There are no numbers or intermediate markings on the line itself - this is what distinguishes it from the Numerical Rating Scale (NRS).
How to Administer It Properly
Step 1 - Present the scale
Show the patient the 10 cm line on paper (or a printed card). Do not show the back (where the measurement is). The line must have no intermediate labels or tick marks.
Step 2 - Give clear instructions
Tell the patient: "Please make a mark on this line to show how much pain you are feeling right now. The left end means no pain at all. The right end means the worst pain you can possibly imagine."
Step 3 - Patient marks their pain
The patient places a single vertical mark anywhere on the line corresponding to their current pain.
Step 4 - Measure and record
Using a ruler, measure the distance in millimeters from the left (zero) end to the patient's mark. That number (0-100 mm) is the VAS score.
Scoring Interpretation
| VAS Score | Pain Category |
|---|
| 0-4 mm | No pain |
| 5-44 mm | Mild pain |
| 45-74 mm | Moderate pain |
| 75-100 mm | Severe pain |
Note: These category cutoffs are conventional but somewhat arbitrary and do not always perfectly reflect an individual patient's meaning.
Key Rules for Proper Use
- Paper only - The standard VAS must be administered on paper, not verbally. Verbal administration defeats the purpose of the visual/continuous format.
- No intermediate numbers or labels on the line (that becomes an NRS).
- One mark only - instruct the patient to make a single vertical line.
- Measure in mm - not cm, not a 0-10 conversion. The raw mm score (0-100) is the VAS score.

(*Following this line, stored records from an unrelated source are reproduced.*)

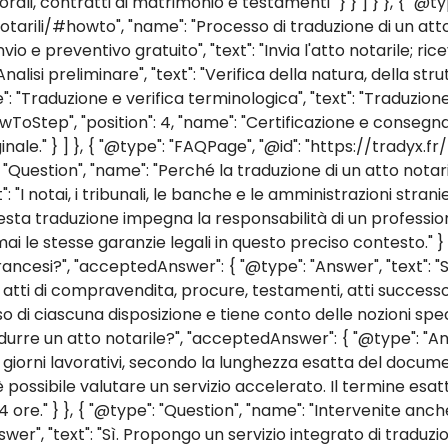
rali, contratti di matrimonio e testamenti" } } ] } }, { "@ty
arili/#howto", "name": "Processo di traduzione di un atto not
vio e preventivo gratuito", "text": "Invia l'atto notarile; ric
alisi preliminare", "text": "Verifica della natura, della stru
me": "Traduzione e verifica terminologica", "text": "Traduzi
 "HowToStep", "position": 4, "name": "Certificazione e conse
inale." } ] }, { "@type": "FAQPage", "@id": "https://tradyx.f
e": "Question", "name": "Perché la traduzione di un atto nota
: "I notai, i tribunali, le banche e le amministrazioni stra
uesta traduzione impegna la responsabilità di un professio
i le stesse garanzie legali in questo preciso contesto." } 
à francesi?", "acceptedAnswer": { "@type": "Answer", "text": "
— atti di compravendita, procure, testamenti, atti successor
 ciascuna disposizione e tiene conto delle nozioni specific
durre un atto notarile?", "acceptedAnswer": { "@type": "Ans
orni lavorativi, secondo la lunghezza esatta del docume
i, è possibile valutare un servizio accelerato. Il termine e
 ore." } }, { "@type": "Question", "name": "Intervenite an
er", "text": "Sì. Propongo un servizio integrato di traduzi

- Current pain - ask the patient to rate pain "right now," unless you specifically want average or worst pain over a period.
- Treat sequentially - after analgesic intervention, re-administer and track change. A clinically meaningful change is generally considered ≥13-15 mm on the 0-100 scale.
VAS vs. NRS - Key Distinction
| Feature | VAS | NRS (Numeric Rating Scale) |
|---|
| Format | Blank 10 cm line | 0-10 numbered scale |
| Administration | Paper only | Verbal or written |
| Data type | Continuous | Discrete (integers) |
| Research utility | Higher (continuous data) | Practical in clinical setting |
| Cognitive demand | Slightly higher | Lower |
As Rosen's Emergency Medicine notes: "Visual analogue scales...are frequently used in research to provide continuous data for analysis. These scales offer little practical advantage over verbal reports in the clinical setting."
Special Populations
- Children < 7 years: Use the FACES Pain Scale (cartoon faces from happy to distressed) - the VAS is too abstract.
- Cognitively impaired / preverbal: Use observer-derived scales (CHEOPS, CRIES, M-PEPPS).
- Elderly or cognitively limited adults: The NRS (verbal 0-10) is often better tolerated.
Treatment Targeting
Pain treatment should aim to reduce the VAS score by 50%, bring it below 40/100, or shift it into the mild category - rather than chasing a specific analgesic dose. Re-assess after every intervention.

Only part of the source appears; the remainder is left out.